Items listed in a dataset

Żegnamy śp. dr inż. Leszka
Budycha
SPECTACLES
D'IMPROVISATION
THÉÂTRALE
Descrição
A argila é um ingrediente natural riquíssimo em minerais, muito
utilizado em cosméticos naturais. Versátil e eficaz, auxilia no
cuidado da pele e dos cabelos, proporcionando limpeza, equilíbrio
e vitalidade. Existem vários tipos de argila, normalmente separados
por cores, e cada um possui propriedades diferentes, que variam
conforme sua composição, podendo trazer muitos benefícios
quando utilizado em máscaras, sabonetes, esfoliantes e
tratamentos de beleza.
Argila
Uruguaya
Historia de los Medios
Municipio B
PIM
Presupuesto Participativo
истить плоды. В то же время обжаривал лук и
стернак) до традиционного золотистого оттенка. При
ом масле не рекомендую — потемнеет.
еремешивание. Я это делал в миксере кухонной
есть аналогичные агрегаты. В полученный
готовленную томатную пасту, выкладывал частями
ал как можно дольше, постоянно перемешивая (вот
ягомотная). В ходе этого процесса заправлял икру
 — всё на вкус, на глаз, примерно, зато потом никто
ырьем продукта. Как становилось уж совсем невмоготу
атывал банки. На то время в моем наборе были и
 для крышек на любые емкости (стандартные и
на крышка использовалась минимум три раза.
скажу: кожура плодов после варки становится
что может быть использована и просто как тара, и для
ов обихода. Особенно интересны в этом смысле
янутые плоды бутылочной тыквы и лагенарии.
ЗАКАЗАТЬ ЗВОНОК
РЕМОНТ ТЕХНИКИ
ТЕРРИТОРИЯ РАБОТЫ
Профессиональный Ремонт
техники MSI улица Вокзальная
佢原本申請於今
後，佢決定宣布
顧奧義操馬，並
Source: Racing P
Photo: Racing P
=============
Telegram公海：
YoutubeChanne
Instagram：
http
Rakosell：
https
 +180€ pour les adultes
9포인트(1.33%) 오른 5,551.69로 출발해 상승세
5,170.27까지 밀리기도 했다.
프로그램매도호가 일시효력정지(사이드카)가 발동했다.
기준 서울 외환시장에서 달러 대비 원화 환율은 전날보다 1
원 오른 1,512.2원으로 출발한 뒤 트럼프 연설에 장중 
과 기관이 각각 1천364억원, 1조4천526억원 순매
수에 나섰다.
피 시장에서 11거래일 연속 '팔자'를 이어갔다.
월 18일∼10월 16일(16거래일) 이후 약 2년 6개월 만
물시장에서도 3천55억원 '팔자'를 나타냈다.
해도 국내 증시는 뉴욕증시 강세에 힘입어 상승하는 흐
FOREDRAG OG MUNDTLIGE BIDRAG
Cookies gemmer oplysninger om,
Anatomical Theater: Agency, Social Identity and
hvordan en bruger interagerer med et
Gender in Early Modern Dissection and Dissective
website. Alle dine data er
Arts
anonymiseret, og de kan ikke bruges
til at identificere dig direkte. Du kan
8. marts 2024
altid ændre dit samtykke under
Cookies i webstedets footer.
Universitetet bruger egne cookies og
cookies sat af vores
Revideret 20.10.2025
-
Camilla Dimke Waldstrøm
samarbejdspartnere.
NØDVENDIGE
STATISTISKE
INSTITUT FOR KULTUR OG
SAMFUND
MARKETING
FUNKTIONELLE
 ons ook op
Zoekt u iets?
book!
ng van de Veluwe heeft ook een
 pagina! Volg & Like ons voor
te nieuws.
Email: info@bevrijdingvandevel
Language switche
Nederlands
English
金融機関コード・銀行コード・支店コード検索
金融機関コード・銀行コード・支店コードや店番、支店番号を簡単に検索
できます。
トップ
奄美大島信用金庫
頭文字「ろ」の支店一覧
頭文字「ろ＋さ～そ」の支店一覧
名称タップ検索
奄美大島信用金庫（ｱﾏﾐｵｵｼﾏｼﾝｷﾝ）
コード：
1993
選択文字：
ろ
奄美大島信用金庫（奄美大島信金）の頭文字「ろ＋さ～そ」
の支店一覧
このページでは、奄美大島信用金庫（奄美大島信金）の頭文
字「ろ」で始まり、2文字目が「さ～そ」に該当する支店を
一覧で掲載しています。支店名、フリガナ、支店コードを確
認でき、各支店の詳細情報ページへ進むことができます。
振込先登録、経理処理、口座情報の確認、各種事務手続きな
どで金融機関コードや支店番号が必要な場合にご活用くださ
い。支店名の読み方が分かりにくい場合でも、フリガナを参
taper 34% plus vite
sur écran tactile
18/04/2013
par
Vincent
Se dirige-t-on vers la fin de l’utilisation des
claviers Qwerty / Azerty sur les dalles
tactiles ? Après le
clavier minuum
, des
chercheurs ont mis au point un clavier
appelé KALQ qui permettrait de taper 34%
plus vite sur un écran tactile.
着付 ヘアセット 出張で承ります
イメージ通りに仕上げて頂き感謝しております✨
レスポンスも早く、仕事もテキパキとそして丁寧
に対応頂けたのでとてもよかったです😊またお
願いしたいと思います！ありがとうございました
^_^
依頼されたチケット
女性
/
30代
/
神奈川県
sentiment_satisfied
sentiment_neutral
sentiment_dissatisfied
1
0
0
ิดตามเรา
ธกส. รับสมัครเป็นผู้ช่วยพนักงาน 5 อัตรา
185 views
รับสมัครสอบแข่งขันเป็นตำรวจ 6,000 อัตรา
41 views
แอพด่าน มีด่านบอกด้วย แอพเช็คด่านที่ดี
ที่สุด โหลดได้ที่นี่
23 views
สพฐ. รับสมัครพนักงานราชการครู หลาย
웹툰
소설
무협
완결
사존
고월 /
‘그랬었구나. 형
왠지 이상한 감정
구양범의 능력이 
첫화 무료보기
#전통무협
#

▶ _Task statement_: Looking back over the data above, restate word for word the lines that begin at the line with "과 기관이 각각 1천364억원, 1조4천526억원 순매" and end at the line with "appelé KALQ qui permettrait de taper 34%", inclusive.

▶ _Response_:
과 기관이 각각 1천364억원, 1조4천526억원 순매
수에 나섰다.
피 시장에서 11거래일 연속 '팔자'를 이어갔다.
월 18일∼10월 16일(16거래일) 이후 약 2년 6개월 만
물시장에서도 3천55억원 '팔자'를 나타냈다.
해도 국내 증시는 뉴욕증시 강세에 힘입어 상승하는 흐
FOREDRAG OG MUNDTLIGE BIDRAG
Cookies gemmer oplysninger om,
Anatomical Theater: Agency, Social Identity and
hvordan en bruger interagerer med et
Gender in Early Modern Dissection and Dissective
website. Alle dine data er
Arts
anonymiseret, og de kan ikke bruges
til at identificere dig direkte. Du kan
8. marts 2024
altid ændre dit samtykke under
Cookies i webstedets footer.
Universitetet bruger egne cookies og
cookies sat af vores
Revideret 20.10.2025
-
Camilla Dimke Waldstrøm
samarbejdspartnere.
NØDVENDIGE
STATISTISKE
INSTITUT FOR KULTUR OG
SAMFUND
MARKETING
FUNKTIONELLE
 ons ook op
Zoekt u iets?
book!
ng van de Veluwe heeft ook een
 pagina! Volg & Like ons voor
te nieuws.
Email: info@bevrijdingvandevel
Language switche
Nederlands
English
金融機関コード・銀行コード・支店コード検索
金融機関コード・銀行コード・支店コードや店番、支店番号を簡単に検索
できます。
トップ
奄美大島信用金庫
頭文字「ろ」の支店一覧
頭文字「ろ＋さ～そ」の支店一覧
名称タップ検索
奄美大島信用金庫（ｱﾏﾐｵｵｼﾏｼﾝｷﾝ）
コード：
1993
選択文字：
ろ
奄美大島信用金庫（奄美大島信金）の頭文字「ろ＋さ～そ」
の支店一覧
このページでは、奄美大島信用金庫（奄美大島信金）の頭文
字「ろ」で始まり、2文字目が「さ～そ」に該当する支店を
一覧で掲載しています。支店名、フリガナ、支店コードを確
認でき、各支店の詳細情報ページへ進むことができます。
振込先登録、経理処理、口座情報の確認、各種事務手続きな
どで金融機関コードや支店番号が必要な場合にご活用くださ
い。支店名の読み方が分かりにくい場合でも、フリガナを参
taper 34% plus vite
sur écran tactile
18/04/2013
par
Vincent
Se dirige-t-on vers la fin de l’utilisation des
claviers Qwerty / Azerty sur les dalles
tactiles ? Après le
clavier minuum
, des
chercheurs ont mis au point un clavier
appelé KALQ qui permettrait de taper 34%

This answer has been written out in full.